— Очень известный художник из Кенигсберга.
— М-м-м… «как верноподданный чиновник и как директор Собрания искусств», гм… «посылаю Вам анкету, заполненную по месту службы…» Итак, кто он и что он? «Доктор Роде, Альфред Фриц Фердинанд, родившийся 24 января 1892 года»… Значит, ему в сорок пятом году было всего пятьдесят три? «Немец, евангелический лютеранин… жена — Эльза… дети Лотта и Вольфганг». Перечень трудов и прочее, и: «Я — только ученый и занимаюсь исключительно научной деятельностью. Хайль Гитлер! Весьма обязан, Альфред Роде, директор».
— И все? — несколько разочарованно спрашивает полковник.
— А вам этого мало? Тогда пожалуйста: «Уважаемые дамы и господа! К нам только что поступило печальное известие о том, что осенью 1945 года в больнице на Йоркштрассе в Кенигсберге умер доктор Альфред Роде…»
— Это что? Откуда это сообщение?
— Это речь в Гамбурге у могилы Роде. «В результате многолетней научной и коммерческой деятельности Альфреда Роде Кенигсберг превратился в…»
— Минутку, как его могила оказалась в Гамбурге?
— Речь, Авенир Петрович, у пустой, символической могилы. «…Кенигсберг превратился в замечательную сокровищницу янтарного искусства, в особенности когда в его собрании, в значительной степени благодаря его усилиям, оказалась знаменитая Янтарная комната из Царского Села, спасенная отважными немецкими солдатами из зоны боев…»
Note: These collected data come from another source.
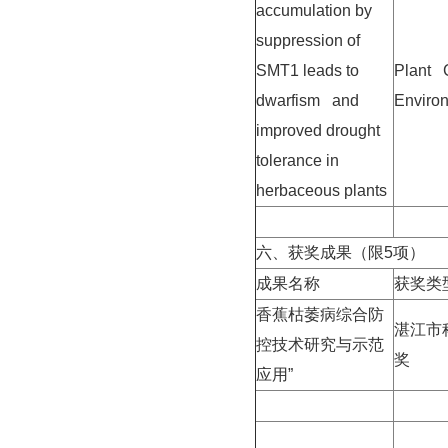
accumulation by
suppression of
SMT1 leads to
Plant 
dwarfism and
Enviro
improved drought
tolerance in
herbaceous plants
六、获奖成果（限
5
项）
成果名称
获奖类
香蕉枯萎病综合防
湛江市
控技术研究与示范
奖
应用
”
— Стоп! — Я кладу руку на бумаги из архива Штайна. — О Роде потом. Давайте все же вначале отправимся в Царское Село, в город Пушкин, в осень сорок первого года. Как там разворачивались события? Как Янтарная комната оказалась в Кенигсберге?
— Ладно. Вот тут есть очень интересный документ, подтверждающий версию «Линц», — о хорошо продуманной нацистами системе разграбления исторических ценностей: «СПЕЦИАЛЬНОЕ СООБЩЕНИЕ СОВЕТСКИМ ВЛАСТЯМ о батальоне особого назначения. Считаю своим долгом сообщить следующее. В августе сорок первого года, будучи в Берлине, я с помощью моего старого знакомого по Берлинскому университету доктора Фокке, работавшего в отделе печати министерства иностранных дел, был откомандирован из 87-го противотанкового дивизиона в БАТАЛЬОН ОСОБОГО НАЗНАЧЕНИЯ при министерстве иностранных дел. Этот батальон был создан по инициативе министра иностранных дел Риббентропа и действовал под его руководством. Командиром батальона являлся майор СС фон Кюнсберг. Задача батальона особого назначения состояла в том, чтобы немедленно после падения крупных городов захватывать культурные и исторические ценности, библиотеки научных учреждений, отбирать ценные издания книг, фильмы, а затем отправлять все это в Германию. Батальон особого назначения состоит из четырех рот. Первая рота придана германскому экспедиционному корпусу в Африке, вторая — северной армейской группе»…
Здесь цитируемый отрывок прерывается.